Problem to solve>
Search the data for the string "Asami" and copy each line in which it appears.

Provided records>
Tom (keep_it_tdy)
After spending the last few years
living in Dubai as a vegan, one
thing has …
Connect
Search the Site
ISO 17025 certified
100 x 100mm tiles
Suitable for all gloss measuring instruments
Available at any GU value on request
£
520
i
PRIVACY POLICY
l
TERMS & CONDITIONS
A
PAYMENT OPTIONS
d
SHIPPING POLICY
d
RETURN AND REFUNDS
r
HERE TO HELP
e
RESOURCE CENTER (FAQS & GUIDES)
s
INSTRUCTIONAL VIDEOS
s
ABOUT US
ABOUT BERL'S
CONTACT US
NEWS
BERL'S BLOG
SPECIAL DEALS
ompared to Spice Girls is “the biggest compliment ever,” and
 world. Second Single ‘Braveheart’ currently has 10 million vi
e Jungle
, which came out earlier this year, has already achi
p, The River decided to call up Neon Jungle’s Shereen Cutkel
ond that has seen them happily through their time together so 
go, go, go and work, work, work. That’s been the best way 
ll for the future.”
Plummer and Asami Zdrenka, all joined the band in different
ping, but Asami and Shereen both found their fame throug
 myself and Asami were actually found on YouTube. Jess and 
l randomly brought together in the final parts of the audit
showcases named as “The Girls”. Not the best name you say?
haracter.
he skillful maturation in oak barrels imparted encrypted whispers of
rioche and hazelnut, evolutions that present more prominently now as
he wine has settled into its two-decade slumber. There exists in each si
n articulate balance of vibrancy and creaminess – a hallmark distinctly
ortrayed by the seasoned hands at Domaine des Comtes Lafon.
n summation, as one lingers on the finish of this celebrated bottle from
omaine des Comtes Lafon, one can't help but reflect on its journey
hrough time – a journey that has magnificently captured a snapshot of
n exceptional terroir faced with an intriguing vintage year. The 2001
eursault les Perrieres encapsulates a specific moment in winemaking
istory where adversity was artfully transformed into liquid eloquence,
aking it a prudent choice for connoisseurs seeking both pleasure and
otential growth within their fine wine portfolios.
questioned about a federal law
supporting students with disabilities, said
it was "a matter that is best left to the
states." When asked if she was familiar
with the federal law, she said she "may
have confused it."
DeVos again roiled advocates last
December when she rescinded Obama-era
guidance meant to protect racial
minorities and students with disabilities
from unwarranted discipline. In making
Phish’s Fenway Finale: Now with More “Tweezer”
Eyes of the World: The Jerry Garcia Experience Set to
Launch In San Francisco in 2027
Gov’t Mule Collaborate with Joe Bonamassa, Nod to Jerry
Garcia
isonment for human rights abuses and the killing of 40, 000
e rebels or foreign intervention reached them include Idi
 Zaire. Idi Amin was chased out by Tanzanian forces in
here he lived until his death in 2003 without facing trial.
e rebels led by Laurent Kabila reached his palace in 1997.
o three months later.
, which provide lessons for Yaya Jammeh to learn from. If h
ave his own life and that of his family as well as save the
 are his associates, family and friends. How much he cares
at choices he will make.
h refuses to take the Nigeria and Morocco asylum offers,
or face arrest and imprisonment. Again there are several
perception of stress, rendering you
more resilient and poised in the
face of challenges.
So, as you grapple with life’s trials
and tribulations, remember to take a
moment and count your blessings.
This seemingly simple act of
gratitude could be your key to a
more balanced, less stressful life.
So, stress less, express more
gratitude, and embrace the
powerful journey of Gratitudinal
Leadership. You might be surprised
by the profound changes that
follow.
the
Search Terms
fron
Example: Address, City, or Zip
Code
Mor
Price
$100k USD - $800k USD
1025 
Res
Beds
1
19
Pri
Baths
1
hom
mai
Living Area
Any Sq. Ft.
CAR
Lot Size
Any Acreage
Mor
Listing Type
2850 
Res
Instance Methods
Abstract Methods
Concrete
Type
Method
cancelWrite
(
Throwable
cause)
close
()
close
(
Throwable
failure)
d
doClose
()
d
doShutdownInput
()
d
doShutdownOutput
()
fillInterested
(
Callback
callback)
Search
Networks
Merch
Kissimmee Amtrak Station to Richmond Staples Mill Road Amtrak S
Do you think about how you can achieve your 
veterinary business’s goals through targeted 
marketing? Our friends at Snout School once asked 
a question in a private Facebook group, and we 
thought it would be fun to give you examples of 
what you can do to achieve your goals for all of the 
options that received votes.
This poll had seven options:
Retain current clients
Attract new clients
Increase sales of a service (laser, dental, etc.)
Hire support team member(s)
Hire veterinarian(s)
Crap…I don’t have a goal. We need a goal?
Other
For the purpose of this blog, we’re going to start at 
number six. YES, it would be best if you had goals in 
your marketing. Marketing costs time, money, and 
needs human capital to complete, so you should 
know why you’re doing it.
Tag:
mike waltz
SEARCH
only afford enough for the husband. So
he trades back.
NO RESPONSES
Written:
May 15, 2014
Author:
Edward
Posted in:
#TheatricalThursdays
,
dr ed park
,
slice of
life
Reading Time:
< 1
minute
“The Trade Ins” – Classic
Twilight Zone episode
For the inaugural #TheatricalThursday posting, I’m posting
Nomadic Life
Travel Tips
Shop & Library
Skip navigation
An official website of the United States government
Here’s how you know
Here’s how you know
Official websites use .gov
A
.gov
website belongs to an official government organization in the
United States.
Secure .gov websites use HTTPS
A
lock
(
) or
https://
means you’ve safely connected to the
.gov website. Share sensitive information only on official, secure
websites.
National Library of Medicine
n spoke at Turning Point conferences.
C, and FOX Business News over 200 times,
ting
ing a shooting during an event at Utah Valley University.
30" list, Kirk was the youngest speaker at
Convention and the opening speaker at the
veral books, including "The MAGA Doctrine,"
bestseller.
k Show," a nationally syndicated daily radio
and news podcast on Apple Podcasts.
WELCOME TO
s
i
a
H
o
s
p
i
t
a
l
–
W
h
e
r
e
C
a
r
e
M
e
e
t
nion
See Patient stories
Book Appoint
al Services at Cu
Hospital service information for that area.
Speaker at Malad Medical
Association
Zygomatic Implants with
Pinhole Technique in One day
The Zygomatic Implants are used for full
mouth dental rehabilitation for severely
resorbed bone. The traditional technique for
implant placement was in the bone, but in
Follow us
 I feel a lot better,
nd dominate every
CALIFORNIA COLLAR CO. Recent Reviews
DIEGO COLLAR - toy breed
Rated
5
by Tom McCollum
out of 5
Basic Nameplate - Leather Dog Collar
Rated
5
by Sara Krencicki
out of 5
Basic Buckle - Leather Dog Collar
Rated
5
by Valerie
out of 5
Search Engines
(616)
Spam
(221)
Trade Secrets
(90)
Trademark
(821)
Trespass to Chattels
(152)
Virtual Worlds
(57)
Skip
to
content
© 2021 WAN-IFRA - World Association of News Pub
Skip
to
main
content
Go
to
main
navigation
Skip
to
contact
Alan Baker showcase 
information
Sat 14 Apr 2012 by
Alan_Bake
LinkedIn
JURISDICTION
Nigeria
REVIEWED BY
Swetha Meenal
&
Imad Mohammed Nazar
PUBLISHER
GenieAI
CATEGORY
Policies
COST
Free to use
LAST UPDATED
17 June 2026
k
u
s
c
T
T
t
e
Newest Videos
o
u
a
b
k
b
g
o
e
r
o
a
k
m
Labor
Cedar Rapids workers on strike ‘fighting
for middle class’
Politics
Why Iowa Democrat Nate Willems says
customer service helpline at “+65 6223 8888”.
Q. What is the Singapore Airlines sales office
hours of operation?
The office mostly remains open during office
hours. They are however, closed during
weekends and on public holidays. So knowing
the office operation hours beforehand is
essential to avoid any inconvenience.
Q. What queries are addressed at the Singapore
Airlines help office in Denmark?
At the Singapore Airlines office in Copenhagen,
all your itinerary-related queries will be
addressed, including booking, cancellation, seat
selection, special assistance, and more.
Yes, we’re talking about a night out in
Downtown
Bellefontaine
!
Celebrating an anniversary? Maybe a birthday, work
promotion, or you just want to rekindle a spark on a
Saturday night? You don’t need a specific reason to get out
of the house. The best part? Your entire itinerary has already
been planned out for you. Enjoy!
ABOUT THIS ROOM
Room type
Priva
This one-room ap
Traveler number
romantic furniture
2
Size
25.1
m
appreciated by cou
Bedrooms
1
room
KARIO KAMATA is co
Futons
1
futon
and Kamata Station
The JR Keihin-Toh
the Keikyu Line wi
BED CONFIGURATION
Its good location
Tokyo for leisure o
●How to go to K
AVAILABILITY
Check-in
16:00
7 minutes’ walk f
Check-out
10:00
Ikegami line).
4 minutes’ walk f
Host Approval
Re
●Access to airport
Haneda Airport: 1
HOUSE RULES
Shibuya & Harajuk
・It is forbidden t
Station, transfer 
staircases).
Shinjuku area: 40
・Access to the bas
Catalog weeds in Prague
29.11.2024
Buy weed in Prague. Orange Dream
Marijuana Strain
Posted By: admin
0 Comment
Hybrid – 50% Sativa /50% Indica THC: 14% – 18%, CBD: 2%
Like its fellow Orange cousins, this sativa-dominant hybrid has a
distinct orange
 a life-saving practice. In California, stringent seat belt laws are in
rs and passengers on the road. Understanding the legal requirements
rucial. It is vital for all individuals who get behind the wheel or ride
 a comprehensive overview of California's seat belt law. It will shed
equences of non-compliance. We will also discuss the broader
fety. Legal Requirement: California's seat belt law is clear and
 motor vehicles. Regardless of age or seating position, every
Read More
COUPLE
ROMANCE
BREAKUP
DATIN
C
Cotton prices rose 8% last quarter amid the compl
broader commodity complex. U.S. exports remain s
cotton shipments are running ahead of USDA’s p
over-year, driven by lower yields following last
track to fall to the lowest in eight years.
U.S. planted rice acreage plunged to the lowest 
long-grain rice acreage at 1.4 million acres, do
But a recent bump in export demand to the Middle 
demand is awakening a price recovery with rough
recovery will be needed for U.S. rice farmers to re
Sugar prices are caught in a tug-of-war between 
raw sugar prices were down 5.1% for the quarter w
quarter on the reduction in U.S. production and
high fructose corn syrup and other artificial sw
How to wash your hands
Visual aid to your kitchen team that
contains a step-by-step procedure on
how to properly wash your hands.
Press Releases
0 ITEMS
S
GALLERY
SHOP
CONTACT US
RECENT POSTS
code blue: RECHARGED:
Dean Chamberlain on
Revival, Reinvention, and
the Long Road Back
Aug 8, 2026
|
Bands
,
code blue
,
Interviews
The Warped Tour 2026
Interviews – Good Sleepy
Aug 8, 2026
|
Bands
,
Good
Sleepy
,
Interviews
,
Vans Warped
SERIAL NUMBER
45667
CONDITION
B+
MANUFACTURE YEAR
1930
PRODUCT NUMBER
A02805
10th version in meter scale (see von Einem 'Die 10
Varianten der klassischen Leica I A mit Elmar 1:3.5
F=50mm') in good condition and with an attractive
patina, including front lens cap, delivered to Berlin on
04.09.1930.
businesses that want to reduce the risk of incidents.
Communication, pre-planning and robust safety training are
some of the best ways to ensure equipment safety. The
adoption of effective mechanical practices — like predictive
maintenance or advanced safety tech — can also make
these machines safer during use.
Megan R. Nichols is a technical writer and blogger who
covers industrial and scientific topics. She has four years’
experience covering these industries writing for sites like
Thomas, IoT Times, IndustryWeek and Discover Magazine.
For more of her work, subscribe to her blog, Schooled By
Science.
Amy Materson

Answer to this problem>
Plummer and Asami Zdrenka, all joined the band in different
ping, but Asami and Shereen both found their fame throug
 myself and Asami were actually found on YouTube. Jess and 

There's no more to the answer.